In the formation of unions, lives were lost. More were ruined. Businessmen didn’t recognize them because it was the right thing to do. They recognized them when they had no other choice. It was the unions, or sometimes the mere threat of them, that drove business owners to relent and give workers a fair share of the pie.

But as the U.S. curdles into a society consisting of either somnambulant, ossified sheep or snarling, amoral jackals, this is changing. The entitlement conservatives love to whine about when addressing social programs and unions has crept into their vocabulary as well.

In short, they feel that you have too much of everything. That you’re stealing from them. And that must stop. And we, by voting for Republicans like Scott Walker, inexplicably agree.

While not lemmings hurtling ourselves off the cliff in a literal sense, we absolutely, positively are in the figurative one.
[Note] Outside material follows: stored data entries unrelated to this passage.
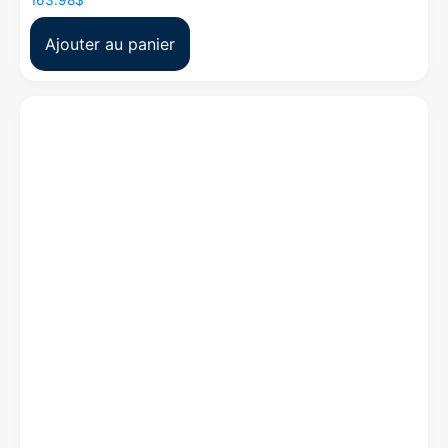
163.98
$
Ajouter au panier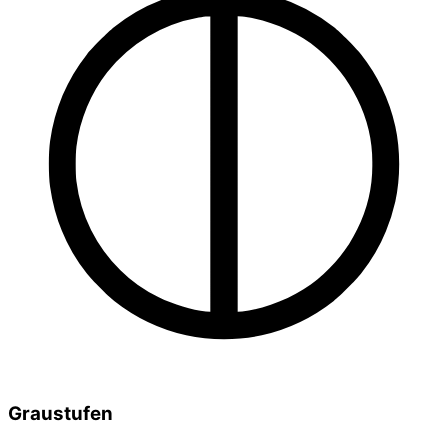
Graustufen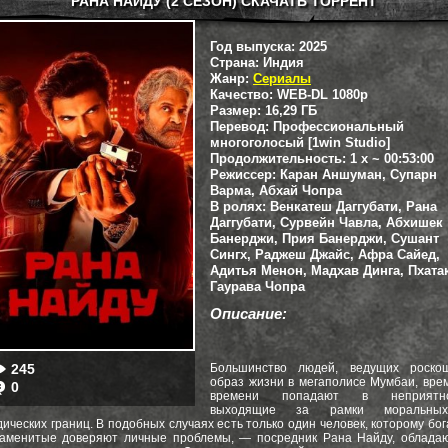
РАНА НАЙДУ (2 СЕЗОН) СКАЧАТЬ ТОРРЕНТ
Год выпуска:
2025
Страна:
Индия
Жанр:
Сериалы
Качество:
WEB-DL 1080p
Размер:
16,29 ГБ
Перевод:
Профессиональный
многоголосый [1win Studio]
Продолжительность:
1 x ~ 00:53:00
Режиссер:
Каран Аншуман, Супарн
Варма, Абхай Чопра
В ролях:
Венкатеш Даггубати, Рана
Даггубати, Сурвейн Чавла, Абхишек
Банерджи, Прия Банерджи, Сушант
Сингх, Раджеш Джайс, Афра Сайед,
Адитья Менон, Мадхав Динга, Пхатак
Гаурава Чопра
Описание:
245
Большинство людей, ведущих роско
образ жизни в мегаполисе Мумбаи, вре
0
времени попадают в неприятно
выходящие за рамки моральн
ических границ. В подобных случаях есть только один человек, которому бо
наменитые доверяют личные проблемы, — посредник Рана Найду, облада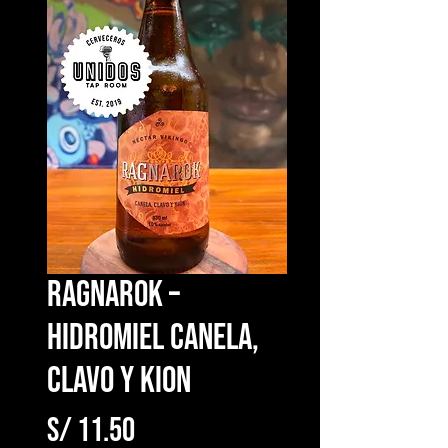
Ragnarok –
Hidromiel Canela,
Clavo y Kion
Precio
S/ 11.50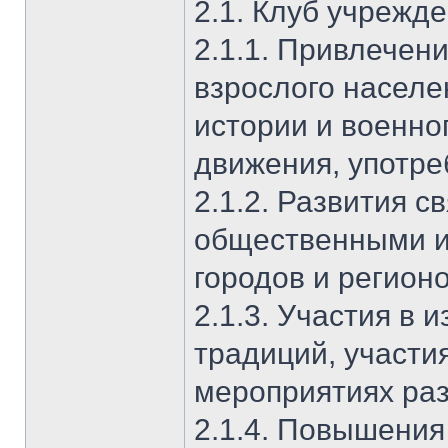
2.1. Клуб учрежде
2.1.1. Привлечен
взрослого населе
истории и военно
движения, употре
2.1.2. Развития с
общественными и
городов и регион
2.1.3. Участия в 
традиций, участи
мероприятиях ра
2.1.4. Повышения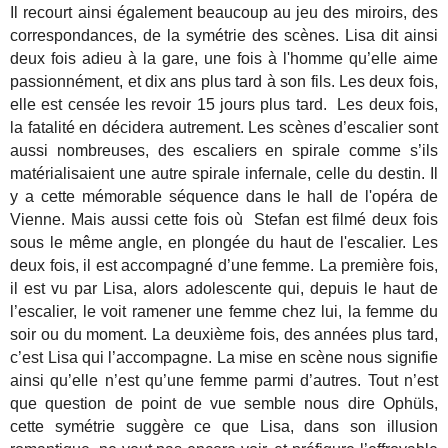
Il recourt ainsi également beaucoup au jeu des miroirs, des
correspondances, de la symétrie des scènes. Lisa dit ainsi
deux fois adieu à la gare, une fois à l'homme qu’elle aime
passionnément, et dix ans plus tard à son fils. Les deux fois,
elle est censée les revoir 15 jours plus tard. Les deux fois,
la fatalité en décidera autrement. Les scènes d’escalier sont
aussi nombreuses, des escaliers en spirale comme s’ils
matérialisaient une autre spirale infernale, celle du destin. Il
y a cette mémorable séquence dans le hall de l'opéra de
Vienne. Mais aussi cette fois où Stefan est filmé deux fois
sous le même angle, en plongée du haut de l'escalier. Les
deux fois, il est accompagné d’une femme. La première fois,
il est vu par Lisa, alors adolescente qui, depuis le haut de
l’escalier, le voit ramener une femme chez lui, la femme du
soir ou du moment. La deuxième fois, des années plus tard,
c’est Lisa qui l’accompagne. La mise en scène nous signifie
ainsi qu’elle n’est qu’une femme parmi d’autres. Tout n’est
que question de point de vue semble nous dire Ophüls,
cette symétrie suggère ce que Lisa, dans son illusion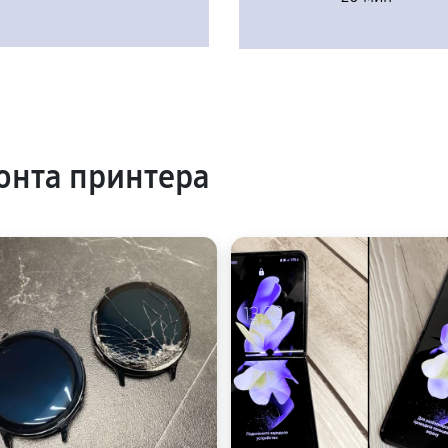
онта принтера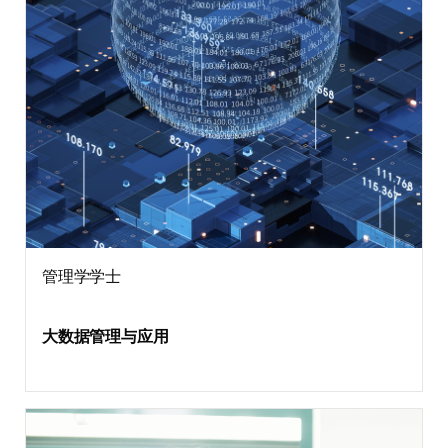
管理学学士
大数据管理与应用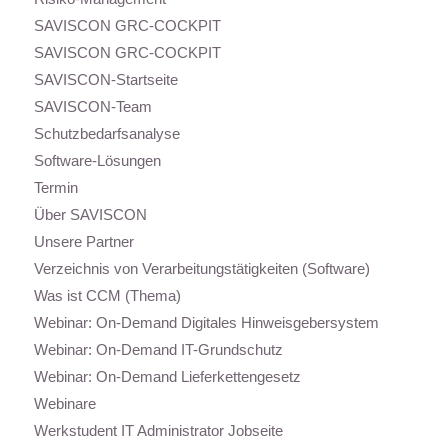
SAVISCON GRC-COCKPIT
SAVISCON GRC-COCKPIT
SAVISCON-Startseite
SAVISCON-Team
Schutzbedarfsanalyse
Software-Lösungen
Termin
Über SAVISCON
Unsere Partner
Verzeichnis von Verarbeitungstätigkeiten (Software)
Was ist CCM (Thema)
Webinar: On-Demand Digitales Hinweisgebersystem
Webinar: On-Demand IT-Grundschutz
Webinar: On-Demand Lieferkettengesetz
Webinare
Werkstudent IT Administrator Jobseite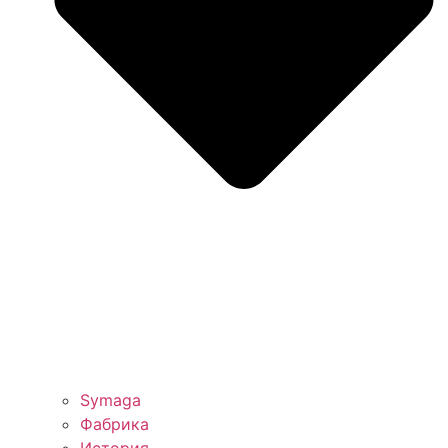
Symaga
Фабрика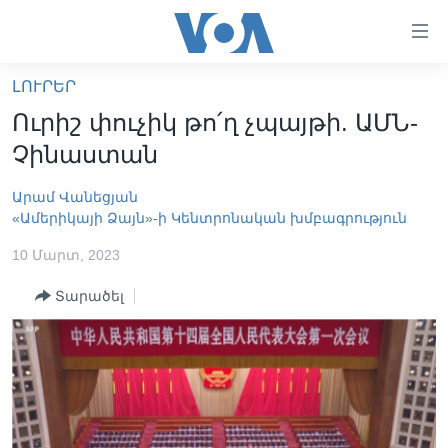
Մատչելի
հղումներ
անցնել
ԼՈՒՐԵՐ
հիմնական
ԳԼԽԱՎՈՐ ԷՋ
Ուրիշ փուչիկ թո՛ղ չպայթի. ԱՄՆ-
բովանդակությանը
ԼՈՒՐԵՐ
անցնել
Չինաստան
հիմնական
ՍՓՅՈՒՌՔ
բովանդակությանը
Արամ Վանեցյան
ՏԵՍԱՆՅՈՒԹԵՐ
հիմնական
«Ամերիկայի Ձայն»-ի Կենտրոնական խմբագրություն
բովանդակություն
ՖԻԼՄԵՐ
10 Մարտ, 2023
ՄԵՐ ՄԱՍԻՆ
ՖԻԼՄԵՐ
Տարածել
ՈՒԿՐԱԻՆԱԿԱՆ ՊԱՏԵՐԱԶՄ
IN ENGLISH
ՄԵՐ ՄԱՍԻՆ
«ԱՄԵՐԻԿԱՅԻ ՁԱՅՆ»-Ի ԿԱՆՈՆԱԴՐՈՒԹՅՈՒՆ
Learning English
ԿԱՊ ՄԵԶ ՀԵՏ
ՀԵՏԵՒԵՔ ՄԵԶ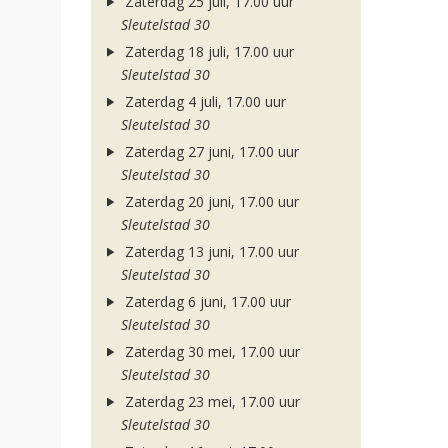
Zaterdag 25 juli, 17.00 uur
Sleutelstad 30
Zaterdag 18 juli, 17.00 uur
Sleutelstad 30
Zaterdag 4 juli, 17.00 uur
Sleutelstad 30
Zaterdag 27 juni, 17.00 uur
Sleutelstad 30
Zaterdag 20 juni, 17.00 uur
Sleutelstad 30
Zaterdag 13 juni, 17.00 uur
Sleutelstad 30
Zaterdag 6 juni, 17.00 uur
Sleutelstad 30
Zaterdag 30 mei, 17.00 uur
Sleutelstad 30
Zaterdag 23 mei, 17.00 uur
Sleutelstad 30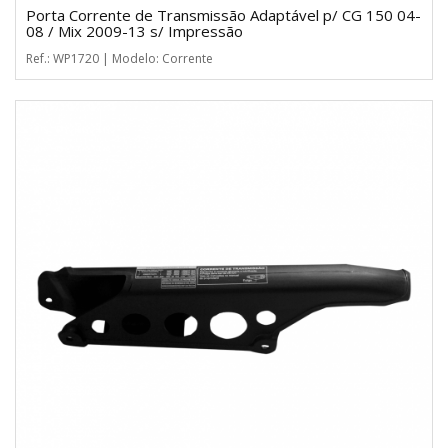
Porta Corrente de Transmissão Adaptável p/ CG 150 04-
08 / Mix 2009-13 s/ Impressão
Ref.: WP1720 | Modelo: Corrente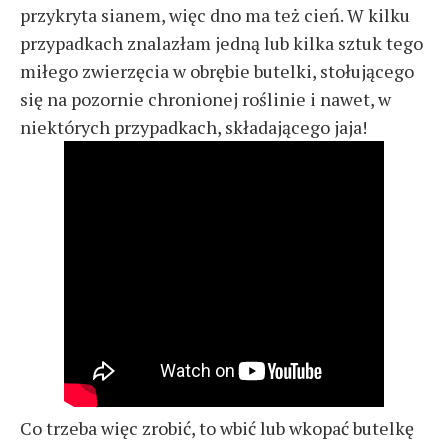
przykryta sianem, więc dno ma też cień. W kilku
przypadkach znalazłam jedną lub kilka sztuk tego
miłego zwierzęcia w obrębie butelki, stołującego
się na pozornie chronionej roślinie i nawet, w
niektórych przypadkach, składającego jaja!
Co trzeba więc zrobić, to wbić lub wkopać butelkę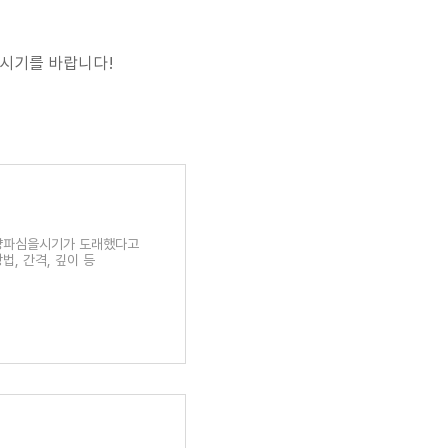
드시기를 바랍니다!
 양파심을시기가 도래했다고
법, 간격, 깊이 등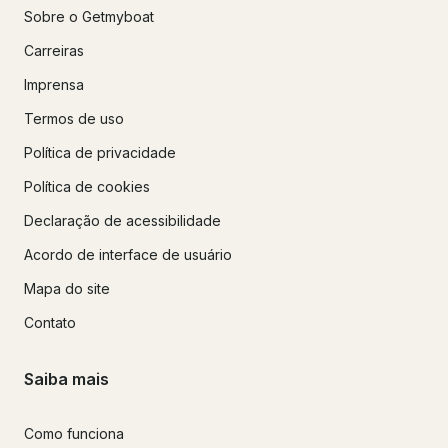
Sobre o Getmyboat
Carreiras
Imprensa
Termos de uso
Política de privacidade
Política de cookies
Declaração de acessibilidade
Acordo de interface de usuário
Mapa do site
Contato
Saiba mais
Como funciona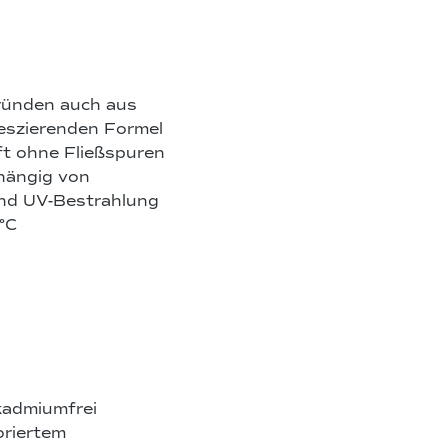
gründen auch aus
reszierenden Formel
t ohne Fließspuren
bhängig von
nd UV-Bestrahlung
°C
 kadmiumfrei
oriertem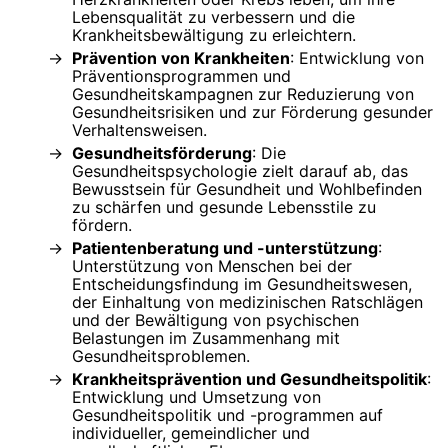
Lebensqualität zu verbessern und die
Krankheitsbewältigung zu erleichtern.
Prävention von Krankheiten
: Entwicklung von
Präventionsprogrammen und
Gesundheitskampagnen zur Reduzierung von
Gesundheitsrisiken und zur Förderung gesunder
Verhaltensweisen.
Gesundheitsförderung
: Die
Gesundheitspsychologie zielt darauf ab, das
Bewusstsein für Gesundheit und Wohlbefinden
zu schärfen und gesunde Lebensstile zu
fördern.
Patientenberatung und -unterstützung
:
Unterstützung von Menschen bei der
Entscheidungsfindung im Gesundheitswesen,
der Einhaltung von medizinischen Ratschlägen
und der Bewältigung von psychischen
Belastungen im Zusammenhang mit
Gesundheitsproblemen.
Krankheitsprävention und Gesundheitspolitik
:
Entwicklung und Umsetzung von
Gesundheitspolitik und -programmen auf
individueller, gemeindlicher und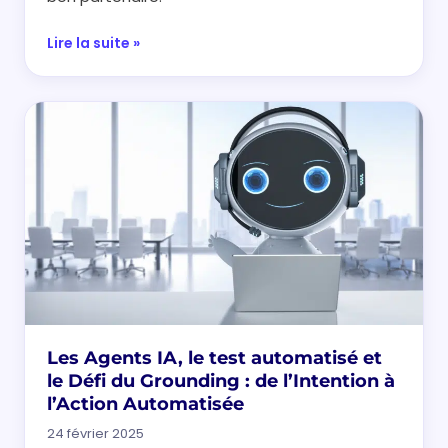
Lire la suite »
Les Agents IA, le test automatisé et
le Défi du Grounding : de l’Intention à
l’Action Automatisée
24 février 2025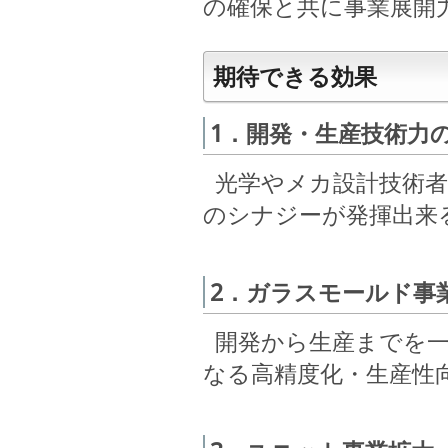
の確保と共に事業展開
期待できる効果
1．開発・生産技術力
光学やメカ設計技術者
のシナジーが発揮出来
2．ガラスモールド事
開発から生産までを一
なる高精度化・生産性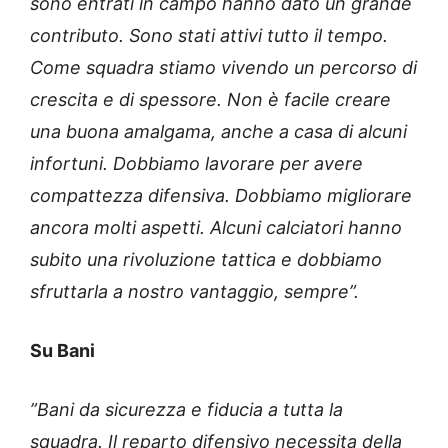
sono entrati in campo hanno dato un grande
contributo. Sono stati attivi tutto il tempo.
Come squadra stiamo vivendo un percorso di
crescita e di spessore. Non è facile creare
una buona amalgama, anche a casa di alcuni
infortuni. Dobbiamo lavorare per avere
compattezza difensiva. Dobbiamo migliorare
ancora molti aspetti. Alcuni calciatori hanno
subito una rivoluzione tattica e dobbiamo
sfruttarla a nostro vantaggio, sempre”.
Su Bani
”Bani da sicurezza e fiducia a tutta la
squadra. Il reparto difensivo necessita della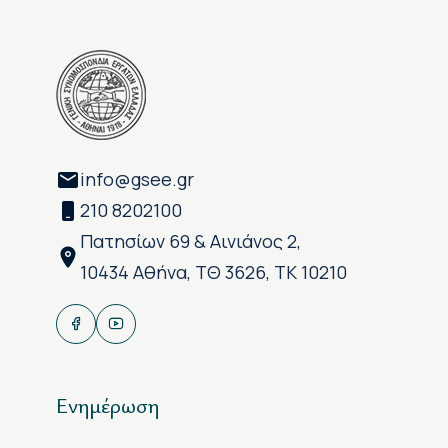
info@gsee.gr
210 8202100
Πατησίων 69 & Αινιάνος 2,
10434 Αθήνα, ΤΘ 3626, ΤΚ 10210
Ενημέρωση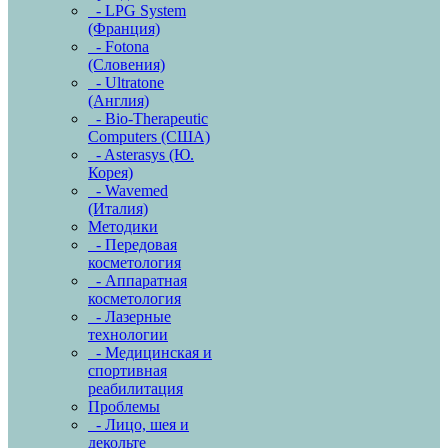
- LPG System
(Франция)
- Fotona
(Словения)
- Ultratone
(Англия)
- Bio-Therapeutic
Computers (США)
- Asterasys (Ю.
Корея)
- Wavemed
(Италия)
Методики
- Передовая
косметология
- Аппаратная
косметология
- Лазерные
технологии
- Медицинская и
спортивная
реабилитация
Проблемы
- Лицо, шея и
декольте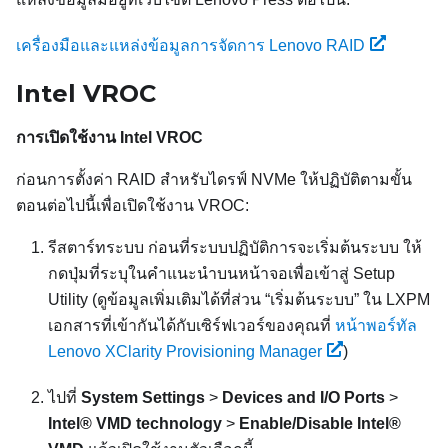
เครื่องมือและแหล่งข้อมูลการจัดการ Lenovo RAID
Intel VROC
การเปิดใช้งาน Intel VROC
ก่อนการตั้งค่า RAID สำหรับไดรฟ์ NVMe ให้ปฏิบัติตามขั้น
ตอนต่อไปนี้เพื่อเปิดใช้งาน VROC:
รีสตาร์ทระบบ ก่อนที่ระบบปฏิบัติการจะเริ่มต้นระบบ ให้
กดปุ่มที่ระบุในคําแนะนําบนหน้าจอเพื่อเข้าสู่ Setup
Utility (
ดูข้อมูลเพิ่มเติมได้ที่ส่วน
เริ่มต้นระบบ
ใน
LXPM
เอกสารที่เข้ากันได้กับเซิร์ฟเวอร์ของคุณที่
หน้าพอร์ทัล
Lenovo XClarity Provisioning Manager
)
ไปที่
System Settings
>
Devices and I/O Ports
>
Intel® VMD technology
>
Enable/Disable Intel®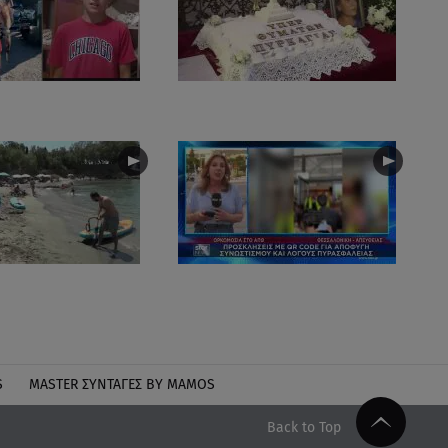
S
MASTER ΣΥΝΤΑΓΈΣ BY MAMOS
Back to Top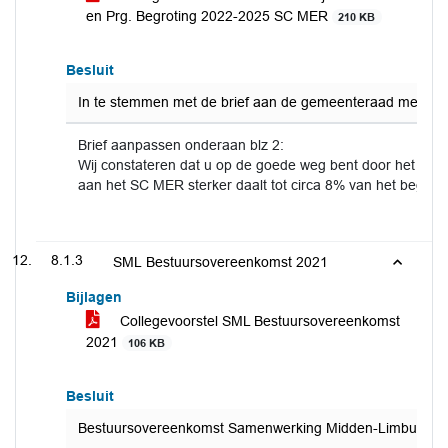
en Prg. Begroting 2022-2025 SC MER
210 KB
Besluit
In te stemmen met de brief aan de gemeenteraad met het 
Brief aanpassen onderaan blz 2:
Wij constateren dat u op de goede weg bent door het inzett
aan het SC MER sterker daalt tot circa 8% van het begrotin
8.1.3
SML Bestuursovereenkomst 2021
Bijlagen
Collegevoorstel SML Bestuursovereenkomst
2021
106 KB
Besluit
Bestuursovereenkomst Samenwerking Midden-Limburg 2021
Is there a more pathetic sight in America than a nurse and a department manager screaming at each other while the wealthiest of us get tax breaks and enjoy actual congressional representation?

Like the party that supposedly represents us, the middle class are dupes for the oldest political ploy in the book: divide and conquer.

The enemy isn’t the sheet metal worker across the street, or the teacher across town. The enemy are those who run Wall Street, oil companies, corporate banks and big pharma, and the naked, bankrupt shills who spread their ass cheeks for them in exchange for campaign funding.

Do we know the difference?

I don’t hate the wealthy. Or the powerful. Hell, I believe some of them should even be allowed to live.

Where I become anti-social is with the idea of absolute rule. That the United States become a corporate oligarchy, serving only the interests of its richest and most-powerful clients. A country by, for and of the wealthy.

It is said a people have the government they deserve. And as a distracted, cynical citizenry who are too busy to pay attention to politics, we certainly have that.

Now that we know the conservative agenda and their ruthlessness and their relentlessness, are we still too busy to pay attention?